Good Morning everyone! Today I will continue with the talks from Dr. Jakub Tolar about PIP Stem Cells to optimize EB treatment and Dr. Anna Bruckner with Anemia. To see the slides in an enlarged version, simply click on the photo.
Personalized Induced Pluripotent Stem Cells for Optimizing EB Treatment
This talk was presented by Jakob Tolar from the University of Minnesota. Dr. Tolar WON the attention of all the moms in the room with his now famous statement that his FIRST rule is to LISTEN TO THE MOTHER! Yes, round of applause! If only we could clone his point of view.
Dr. Tolar works with Dr. Wagner with the Bone Marrow Transplants, and his latest area of study is Induced pluripotent stem cells. This is commonly abbreviated as iPS cells or iPSCs are a type of pluripotent stem cell artificially derived from a non-pluripotent cell – typically an adult somatic cell – by inducing a “forced” expression of specific genes. Clear as mud? I know, it’s really complicated stuff. One of the reasons of me doing this blog is so I have a reason to go research to understand it more, in turn hopefully help others understand as well.
Dr. Tolar started his talk with the ups and downs of BMTs, how their primary goal is quality of life, lessen the symptoms of the disorder, but how there are plenty of slings and arrows coming their way, such as GVHD, infections, long term complications… that’s where the iPS cells come into play which would improve the results dramatically. If the donor is the patient itself, there is no risk of GVHD, less rejection & immune suppression drugs can be used etcetera. This is basically a continuation of what Dr. Christiano talked about earlier in the day.
This slide I think pretty much explains what they do with these iPS cells: Click on the photo for a larger view! It’s worthed, I promise!
They start with a biopsy of the patient, then introduce “Transcription Factors” (protein required to initiate or regulate eukaryotic DNA transcription), these transcription factors in essence REPROGRAM the cell to its embryonic state. Weeks later they have embryonic-like cells in return. From these cells they can grow just about anything, including skin. Of course the dna for the skin has to be corrected, but from this they can produce bone marrow to give back to the patient. AMAZING!

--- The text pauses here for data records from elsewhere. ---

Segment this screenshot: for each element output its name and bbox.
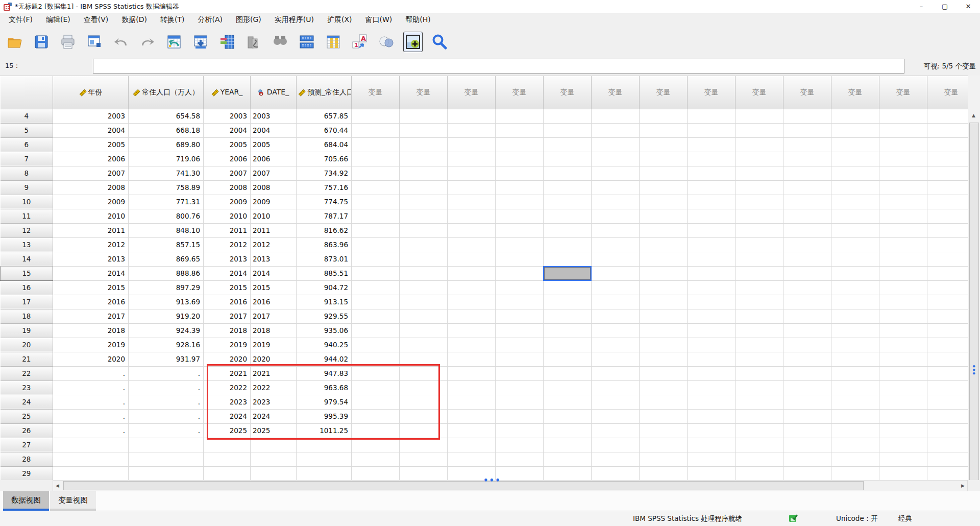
cell-empty[interactable] (544, 223, 592, 237)
select-cases-icon[interactable] (377, 32, 396, 52)
cell-empty[interactable] (496, 409, 544, 423)
cell-empty[interactable] (352, 195, 400, 209)
cell[interactable]: 2017 (251, 309, 297, 323)
cell-empty[interactable] (831, 452, 879, 466)
cell[interactable] (129, 438, 204, 452)
cell-empty[interactable] (831, 180, 879, 195)
cell-empty[interactable] (688, 409, 736, 423)
cell-empty[interactable] (879, 366, 927, 380)
cell-empty[interactable] (544, 366, 592, 380)
cell-empty[interactable] (831, 338, 879, 352)
row-header-cell[interactable]: 17 (1, 295, 53, 309)
cell-empty[interactable] (736, 123, 783, 137)
cell-empty[interactable] (879, 180, 927, 195)
search-icon[interactable] (430, 32, 449, 52)
cell[interactable]: 913.69 (129, 295, 204, 309)
cell-empty[interactable] (352, 380, 400, 395)
cell-empty[interactable] (927, 352, 968, 366)
cell-empty[interactable] (544, 252, 592, 266)
cell[interactable]: 689.80 (129, 137, 204, 152)
cell-empty[interactable] (592, 280, 640, 295)
menu-item[interactable]: 文件(F) (2, 14, 39, 26)
column-header[interactable]: 预测_常住人口（万人）_... (297, 76, 352, 109)
row-header-cell[interactable]: 16 (1, 280, 53, 295)
cell-empty[interactable] (879, 266, 927, 280)
column-header-placeholder[interactable]: 变量 (496, 76, 544, 109)
menu-item[interactable]: 实用程序(U) (268, 14, 321, 26)
cell-empty[interactable] (640, 380, 688, 395)
cell-empty[interactable] (783, 123, 831, 137)
menu-item[interactable]: 窗口(W) (358, 14, 399, 26)
cell-empty[interactable] (592, 223, 640, 237)
cell[interactable]: 2013 (251, 252, 297, 266)
cell[interactable]: 2018 (204, 323, 251, 338)
cell-empty[interactable] (352, 452, 400, 466)
cell[interactable]: 873.01 (297, 252, 352, 266)
cell-empty[interactable] (831, 409, 879, 423)
cell-empty[interactable] (927, 137, 968, 152)
cell-empty[interactable] (783, 152, 831, 166)
cell-empty[interactable] (688, 452, 736, 466)
cell-empty[interactable] (783, 280, 831, 295)
cell-empty[interactable] (927, 237, 968, 252)
cell[interactable]: . (129, 380, 204, 395)
cell[interactable]: 2024 (251, 409, 297, 423)
cell-empty[interactable] (927, 466, 968, 480)
row-header-cell[interactable]: 24 (1, 395, 53, 409)
cell[interactable] (251, 452, 297, 466)
cell[interactable]: 2006 (53, 152, 129, 166)
cell[interactable]: . (53, 409, 129, 423)
cell[interactable]: 2019 (204, 338, 251, 352)
cell[interactable]: 863.96 (297, 237, 352, 252)
cell-empty[interactable] (831, 152, 879, 166)
cell[interactable]: 2016 (251, 295, 297, 309)
cell-empty[interactable] (879, 109, 927, 123)
cell-empty[interactable] (927, 166, 968, 180)
cell-empty[interactable] (927, 395, 968, 409)
cell-empty[interactable] (879, 409, 927, 423)
cell[interactable]: 2006 (204, 152, 251, 166)
column-header-placeholder[interactable]: 变量 (879, 76, 927, 109)
cell-empty[interactable] (496, 252, 544, 266)
cell-empty[interactable] (688, 380, 736, 395)
cell[interactable]: 2012 (53, 237, 129, 252)
cell-empty[interactable] (927, 438, 968, 452)
cell-empty[interactable] (736, 309, 783, 323)
cell[interactable]: 2007 (204, 166, 251, 180)
cell[interactable]: . (53, 380, 129, 395)
cell[interactable] (297, 438, 352, 452)
recall-dialogs-icon[interactable] (85, 32, 104, 52)
cell-empty[interactable] (400, 409, 448, 423)
cell-empty[interactable] (879, 423, 927, 438)
column-header-placeholder[interactable]: 变量 (736, 76, 783, 109)
cell-empty[interactable] (544, 137, 592, 152)
cell[interactable]: 888.86 (129, 266, 204, 280)
menu-item[interactable]: 图形(G) (229, 14, 268, 26)
cell-empty[interactable] (400, 352, 448, 366)
cell-empty[interactable] (688, 295, 736, 309)
cell-empty[interactable] (544, 123, 592, 137)
cell-empty[interactable] (831, 137, 879, 152)
cell-empty[interactable] (879, 309, 927, 323)
cell-empty[interactable] (592, 123, 640, 137)
menu-item[interactable]: 扩展(X) (321, 14, 359, 26)
cell-empty[interactable] (831, 252, 879, 266)
scroll-up-icon[interactable]: ▲ (972, 110, 975, 121)
cell-empty[interactable] (688, 423, 736, 438)
cell-empty[interactable] (352, 166, 400, 180)
cell-empty[interactable] (831, 438, 879, 452)
cell-empty[interactable] (879, 438, 927, 452)
cell-empty[interactable] (783, 338, 831, 352)
pane-splitter-handle-vertical[interactable]: ••• (972, 365, 976, 375)
cell-empty[interactable] (496, 352, 544, 366)
cell-empty[interactable] (448, 338, 496, 352)
cell-empty[interactable] (544, 452, 592, 466)
cell-empty[interactable] (640, 295, 688, 309)
cell-empty[interactable] (688, 366, 736, 380)
cell-empty[interactable] (688, 280, 736, 295)
cell[interactable]: 2008 (204, 180, 251, 195)
cell-empty[interactable] (640, 180, 688, 195)
cell[interactable]: 787.17 (297, 209, 352, 223)
cell-empty[interactable] (927, 409, 968, 423)
use-variable-sets-icon[interactable] (403, 32, 423, 52)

If anyone has anymore info on this just leave a comment in the Facebook comment section below this post. THANK YOU!
Here is the video of this presentation, courtesy of Debra:
Medical Complications of EB worth knowing about: Anemia and Low Bone Mass
Dr Anna Bruckner did this talk, she has been one of Nicky’s EB doctors at one time (before she moved to Colorado) so I was looking forward to this because Anemia & Bone Mass are some of Nicky’s issues as well.
Immediately she stated that she did not have time to address both Anemia & Low Bone Mass so she only concentrated on Anemia. Boo. I promised myself to ‘catch her’ later and I never did.
Why do EB patients get Anemia? She stated there are no ‘real’ answers on why. The most common idea is that it’s Anemia of Inflammation, caused by bleeding from the blisters, skin & GI track.
One of the points she reiterated a few times which is really important is that anemia in EB patient is a slow process and some of the symptoms are so slow in coming it’s easy to dismiss them. “Slow Decline” is how she put it. After all, who wouldn’t be tired if they had all these wounds to deal with? Pale skin is probably a big sign, but it does not appear overnight, as none of the other symptoms do as well.
The only real solution to Anemia is transfusions/infusions and there are many kinds and many different ways of doing them. I am not sure if she mentioned this in her talk but Nicky’s hematologist, who did this exact talk at the Conference in Palo Alto, checks the blood levels first. Anemic patients many times lack a protein in their blood called ‘Ferritin‘ which absorbs iron. If this protein is lacking or low, he gives a blood transfusion first, then proceeds with the iron infusions.
In her talk Dr. Bruckner talked about treating anemia with EPO, which boosts the bone marrow to produce more red blood cells.
As per the low Bone Mass… since Dr. Bruckner did not say anything, I can explain a few things in regards of what was relayed to me by Nicky’s hematologist. He became concerned when another EB patient in his care broke a bone in his leg and how a nightmare it was to make it heal with all the wounds going on in the skin-casting was out of the question. So… Nicky has been doing x-rays to check his Bone Mass every year, and while, with supplements, we’ve been able to improve the ‘quality’ of the bone, his mass has consistently gotten lower, and the only way to strengthen the bone is to walk. Trying to make Nicky walk more and more only succeeded in destroying his feet, and then… he could not walk anymore for 3 months. Sweet! He is still trying to walk independently around the house, but 9 times out of 10 he needs my help. This is why I was looking forward to the Doctor talking about this issue because we’re at a loss. The only saving grace right now is that Nicky hasn’t gone through puberty yet but he’s close (as his bone doctor told me) and when he does his bones will strenghten up on their own. Beside that, the only other solutions would be injections every day. Oh man… I want to avoid that with every fiber of my being.